Operating on a state-by-state basis in almost all states PMPs require pharmacists to record into the system the data/time of fulfilling a prescription for Schedule II or III drugs (opiates), the name of the patient, who picked up the prescription, the name of the doctor, and key data about the prescription itself.

Once the data are in the PMP then doctors have the opportunity to, increasingly they are required to, look at the PMP data base to see if the patient has outstanding, repeated or high numbers of opiate prescriptions prior to writing a new one.  Similarly, the pharmacist can see the same information to help guide if a prescription should be filled based on patterns implied in the PMP data.  In this way PMPs have shown some effect in reducing “casual” or “unthoughtful” prescription of opiates, but the effect is minor compared to what should be[2].

Especially given the size and scope of the epidemic, the nature of the death and destruction that opiate addiction brings with it, Prescription Monitoring Programs as currently structured are inadequate to the task.  PMPs’ significant shortcomings include:

  • ·    The Fox is in the PMP Henhouse - When doctors and/or pharmacists are involved in the fraud the PMP is not a defense. This is a major failing of relying on PMPs.  Although very few doctors participate in scams, if, as the Boston DEA’s SAC Ferguson says, “there are too many rogue doctors and pharmacists” then we are not being diligent enough if we ask rogue doctors and pharmacists to check on themselves
  • ·    Prevention Effectiveness Requires Transactional Consistency - PMP data is subject to error in the interpretation by myriad independent physicians and pharmacists each applying their individual interpretations and doing it with different levels of diligence each time
  • ·    Design Prescription Monitoring for Operability - PMPs oblige doctors and pharmacists to examine a data base, manually, with each patient, causing delay, frustration and cost in the office.
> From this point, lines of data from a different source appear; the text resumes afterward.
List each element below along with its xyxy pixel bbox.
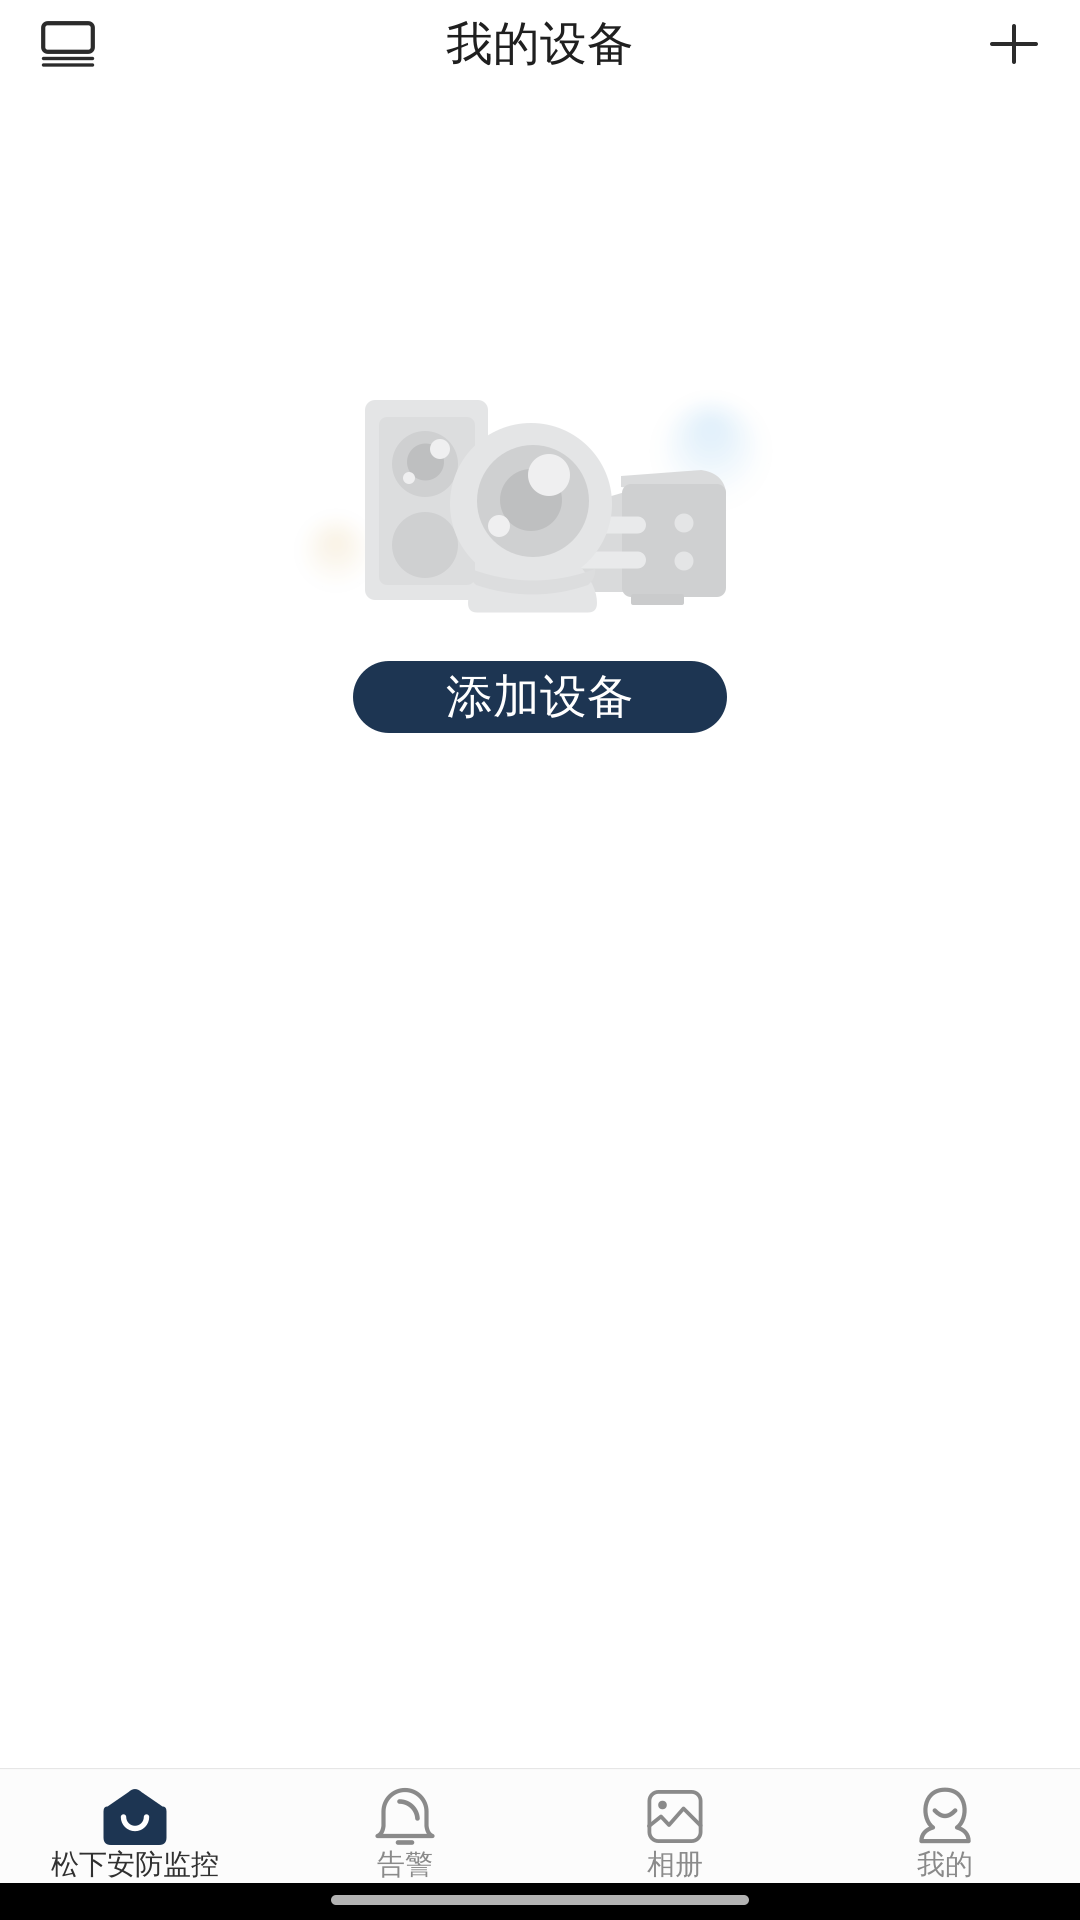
staticText: 告警: [377, 1847, 433, 1882]
button[interactable]: 松下安防监控: [0, 1770, 270, 1884]
button[interactable]: 设备列表: [9, 0, 129, 90]
button[interactable]: 我的: [810, 1770, 1080, 1884]
staticText: 相册: [647, 1847, 703, 1882]
staticText: 添加设备: [446, 668, 634, 726]
button[interactable]: 添加设备: [959, 0, 1069, 89]
staticText: 我的设备: [446, 15, 634, 73]
staticText: 松下安防监控: [51, 1847, 219, 1882]
button[interactable]: 相册: [540, 1770, 810, 1884]
button[interactable]: 告警: [270, 1770, 540, 1884]
button[interactable]: 添加设备: [353, 661, 727, 733]
staticText: 我的: [917, 1847, 973, 1882]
It’s as if when buying clothes at a retailer the sales clerk stops the sale to check your credit score
  • ·    Closing the In-state PMP Loop - With PMPs data are only collected for prescriptions filled, not prescriptions written.  The PMP cannot detect potential diversion prior to dispensing.  You can see doctor after doctor for at least a week before anyone notices
  • ·    In Opiate Abuse Prevention, PMP Timelinessis Godliness - PMP data are collected monthly, or at best in some states weekly.  This is not sufficient to capture diversion, which can be done intraday with patients getting prescriptions from multiple doctors and filling them at multiple pharmacies in very short periods of time
  • ·    State-by-State Doctor Shopping Prevention Silos - Because they vary, technically, by state, and because laws governing their data and use are written without sharing across state lines in mind, PMPs do not operate across state lines.  Multiple prescriptions can be written in one state and a very short time later, often minutes, filled in a nearby state with no-one the wiser.
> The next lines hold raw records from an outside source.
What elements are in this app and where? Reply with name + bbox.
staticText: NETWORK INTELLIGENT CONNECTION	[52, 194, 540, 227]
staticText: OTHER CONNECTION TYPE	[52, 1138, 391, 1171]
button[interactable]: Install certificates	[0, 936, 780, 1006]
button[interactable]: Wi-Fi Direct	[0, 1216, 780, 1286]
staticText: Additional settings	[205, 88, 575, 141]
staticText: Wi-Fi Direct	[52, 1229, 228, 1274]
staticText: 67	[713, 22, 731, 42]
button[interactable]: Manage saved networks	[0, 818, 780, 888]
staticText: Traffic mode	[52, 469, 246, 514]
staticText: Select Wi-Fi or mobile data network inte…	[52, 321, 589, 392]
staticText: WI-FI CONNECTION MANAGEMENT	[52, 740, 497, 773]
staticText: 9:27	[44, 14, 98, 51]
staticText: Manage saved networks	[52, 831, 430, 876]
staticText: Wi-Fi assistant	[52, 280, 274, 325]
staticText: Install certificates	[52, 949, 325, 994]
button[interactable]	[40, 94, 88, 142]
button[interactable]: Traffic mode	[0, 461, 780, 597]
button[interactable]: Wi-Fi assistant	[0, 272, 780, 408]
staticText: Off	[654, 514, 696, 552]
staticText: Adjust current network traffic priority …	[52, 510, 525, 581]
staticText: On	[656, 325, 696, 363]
Opiate addiction and its health and related effects is particularly destructive to people, families and communities.  Nationwide groups, towns, counties and states are trying to stem and turn the tide.  PMPs as structured are not adequate to the task.  Fortunately, there are methods to do the checking for the doctor not by the doctor, operate without new office technology and very little process change for doctors, capture prescription writing and dispensing, operate in real time, and operate across state lines.
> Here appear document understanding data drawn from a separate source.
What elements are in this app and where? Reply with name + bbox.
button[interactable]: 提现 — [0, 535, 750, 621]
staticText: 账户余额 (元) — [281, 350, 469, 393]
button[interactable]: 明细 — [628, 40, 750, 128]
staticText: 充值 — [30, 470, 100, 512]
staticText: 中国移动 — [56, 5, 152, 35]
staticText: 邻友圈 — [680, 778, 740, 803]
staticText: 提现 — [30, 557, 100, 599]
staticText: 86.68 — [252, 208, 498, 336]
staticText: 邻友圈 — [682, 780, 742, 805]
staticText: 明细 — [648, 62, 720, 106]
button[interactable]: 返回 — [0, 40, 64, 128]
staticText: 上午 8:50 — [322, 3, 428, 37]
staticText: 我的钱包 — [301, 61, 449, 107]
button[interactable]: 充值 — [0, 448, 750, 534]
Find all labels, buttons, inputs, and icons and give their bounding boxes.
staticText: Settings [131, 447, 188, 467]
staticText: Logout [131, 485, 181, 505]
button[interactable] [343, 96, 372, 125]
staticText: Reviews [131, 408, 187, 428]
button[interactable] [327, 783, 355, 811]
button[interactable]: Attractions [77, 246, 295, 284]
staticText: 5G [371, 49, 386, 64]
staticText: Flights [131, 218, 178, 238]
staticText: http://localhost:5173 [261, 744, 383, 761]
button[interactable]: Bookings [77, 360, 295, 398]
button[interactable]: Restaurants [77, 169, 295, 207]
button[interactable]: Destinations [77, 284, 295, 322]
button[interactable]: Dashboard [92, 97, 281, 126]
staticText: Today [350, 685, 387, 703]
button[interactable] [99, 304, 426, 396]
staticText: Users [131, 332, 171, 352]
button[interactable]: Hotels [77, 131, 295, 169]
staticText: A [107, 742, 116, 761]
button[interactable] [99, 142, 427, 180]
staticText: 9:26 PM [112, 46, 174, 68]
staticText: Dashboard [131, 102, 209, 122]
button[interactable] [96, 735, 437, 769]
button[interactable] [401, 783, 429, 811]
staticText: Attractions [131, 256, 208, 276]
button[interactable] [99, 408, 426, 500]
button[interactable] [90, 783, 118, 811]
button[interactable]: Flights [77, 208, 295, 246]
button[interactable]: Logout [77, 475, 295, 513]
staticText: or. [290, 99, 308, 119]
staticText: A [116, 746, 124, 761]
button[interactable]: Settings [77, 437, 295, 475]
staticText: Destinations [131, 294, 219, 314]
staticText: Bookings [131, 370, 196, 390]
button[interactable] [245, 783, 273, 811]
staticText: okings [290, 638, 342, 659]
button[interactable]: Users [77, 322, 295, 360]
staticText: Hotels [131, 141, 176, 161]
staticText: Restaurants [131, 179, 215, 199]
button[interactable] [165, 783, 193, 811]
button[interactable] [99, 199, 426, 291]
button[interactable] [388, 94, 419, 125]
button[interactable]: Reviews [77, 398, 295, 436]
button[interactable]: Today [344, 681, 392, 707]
[1] If you have the time I strongly urge you to read the insightful conversation between Harold Pollack and Keith Humphreys that Frackt links to
[2] Perhaps this is only the Hawthorne Effect where the act of looking itself changes the behavior, not the analysis of the doctor or pharmacist

1 comment:

  1. Here is a perfect example of the issue. This doctor was in a direct conspiracy with a drug dealer:

    No PMP will catch this. They do not capture prescription writing, can't establish that the patient EVER saw the doctor, can't establish that the patient saw the pharmacist in person.